Ph.D. thesis resolves decades-long mystery, ruling out dark matter signal in landmark experiment.
Photo Credit: Yale University
The DAMA experiment, for decades, claimed to detect modulated signals in a sodium iodide detector at a statistical significance of around 13σ by 2018, which might be attributed to dark matter. These claims were recently validated by other experiments using the same detectors, called COSINE-100 and ANAIS-112. The analysis of data from six years ago shows no modulation, ruling out the possibility of dark matter.

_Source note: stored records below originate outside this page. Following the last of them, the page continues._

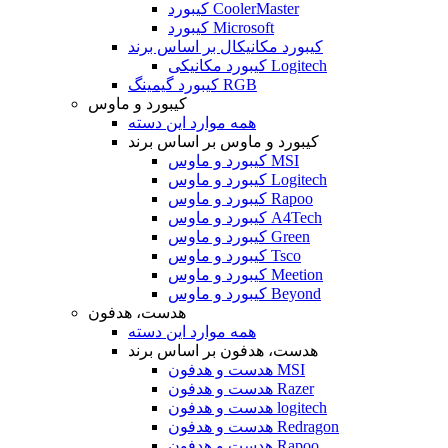
کیبورد CoolerMaster
کیبورد Microsoft
کیبورد مکانیکال بر اساس برند
کیبورد مکانیکی Logitech
کیبورد گیمینگ RGB
کیبورد و ماوس
همه موارد این دسته
کیبورد و ماوس بر اساس برند
کیبورد و ماوس MSI
کیبورد و ماوس Logitech
کیبورد و ماوس Rapoo
کیبورد و ماوس A4Tech
کیبورد و ماوس Green
کیبورد و ماوس Tsco
کیبورد و ماوس Meetion
کیبورد و ماوس Beyond
هدست، هدفون
همه موارد این دسته
هدست، هدفون بر اساس برند
هدست و هدفون MSI
هدست و هدفون Razer
هدست و هدفون logitech
هدست و هدفون Redragon
هدست و هدفون Rapoo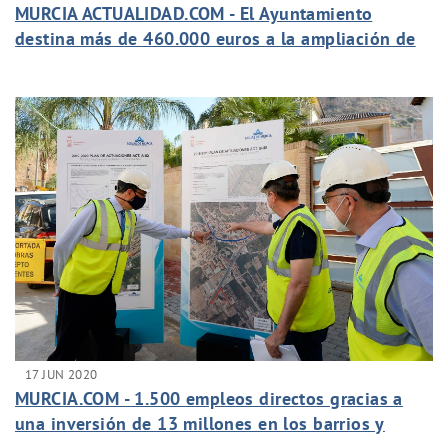
MURCIA ACTUALIDAD.COM - El Ayuntamiento
destina más de 460.000 euros a la ampliación de
la red de saneamiento de Sangonera la Seca
17 JUN 2020
MURCIA.COM - 1.500 empleos directos gracias a
una inversión de 13 millones en los barrios y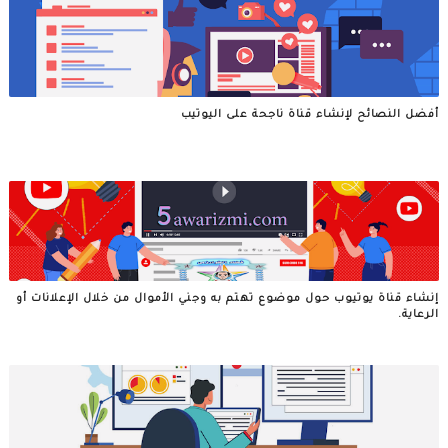
أفضل النصائح لإنشاء قناة ناجحة على اليوتيب
إنشاء قناة يوتيوب حول موضوع تهتم به وجني الأموال من خلال الإعلانات أو
الرعاية.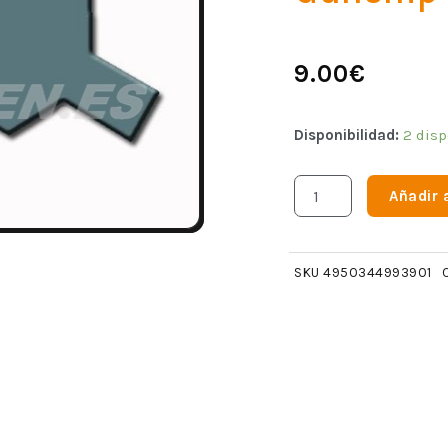
9.00
€
Disponibilidad:
2 disp
Añadir a
SKU
4950344993901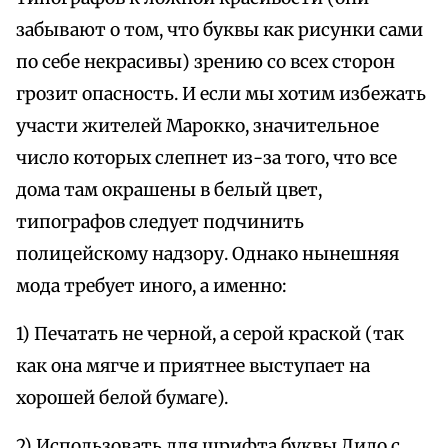
забывают о том, что буквы как рисунки сами
по себе некрасивы) зрению со всех сторон
грозит опасность. И если мы хотим избежать
участи жителей Марокко, значительное
число которых слепнет из-за того, что все
дома там окрашены в белый цвет,
типографов следует подчинить
полицейскому надзору. Однако нынешняя
мода требует иного, а именно:
1) Печатать не черной, а серой краской (так
как она мягче и приятнее выступает на
хорошей белой бумаге).
2) Использовать для шрифта буквы Дидо с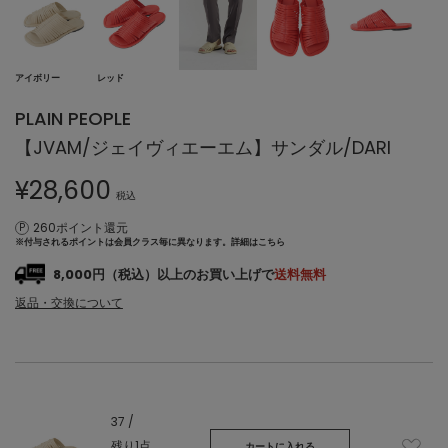
アイボリー
レッド
PLAIN PEOPLE
【JVAM/ジェイヴィエーエム】サンダル/DARI
¥
28,600
税込
260ポイント還元
※付与されるポイントは会員クラス毎に異なります。
詳細はこちら
8,000円（税込）以上のお買い上げで
送料無料
返品・交換について
37 /
残り1点
カートに入れる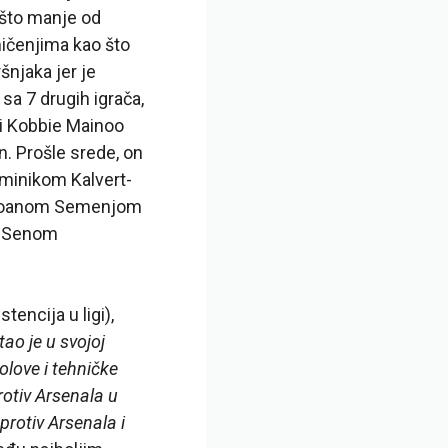
ešto manje od
mičenjima kao što
šnjaka jer je
sa 7 drugih igrača,
 i Kobbie Mainoo
n. Prošle srede, on
ominikom Kalvert-
Antoanom Semenjom
i Senom
tencija u ligi),
tao je u svojoj
olove i tehničke
rotiv Arsenala u
protiv Arsenala i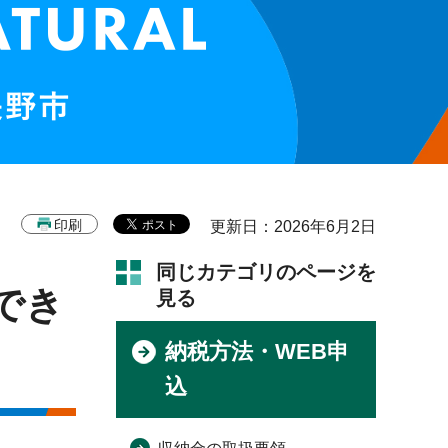
印刷
更新日：2026年6月2日
同じカテゴリのページを
でき
見る
納税方法・WEB申
込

According to Phys.org, there have been two collaborations, namely COSINE-100 (Korea, US, UK) and ANAIS-112 (Spain), which have independently verified DAMA's result using NaI crystals doped with thallium. Neither of them saw any modulation. ANAIS, with its data of three years, has failed to see any signal, in disagreement with DAMA at about the 3σ level, while COSINE-100, with its data of six and a half years, did not find any modulation either (which rejects DAMA at > 3σ level). The results have been published in refereed journals. Carlin et al. (2025) used the two data sets together and obtained a zero modulation amplitude fit.
These null results strengthen the view that DAMA's modulation is not from WIMPs. Yale's Reina Maruyama remarks that researchers can now “focus on finding a signal from dark matter rather than chase after a ghost”. The DAMA group continues to insist on a dark-matter interpretation, but experts caution that the modulation's origin remains unclear. For example, CERN Courier notes that subtracting DAMA's annual mean background can itself produce a sine-wave signature if the background drifts over time. Taken together, the COSINE and ANAIS findings make a dark-matter explanation very unlikely. The only way to settle the issue is further NaI tests (e.g., the SABRE experiment) and careful reanalysis of data.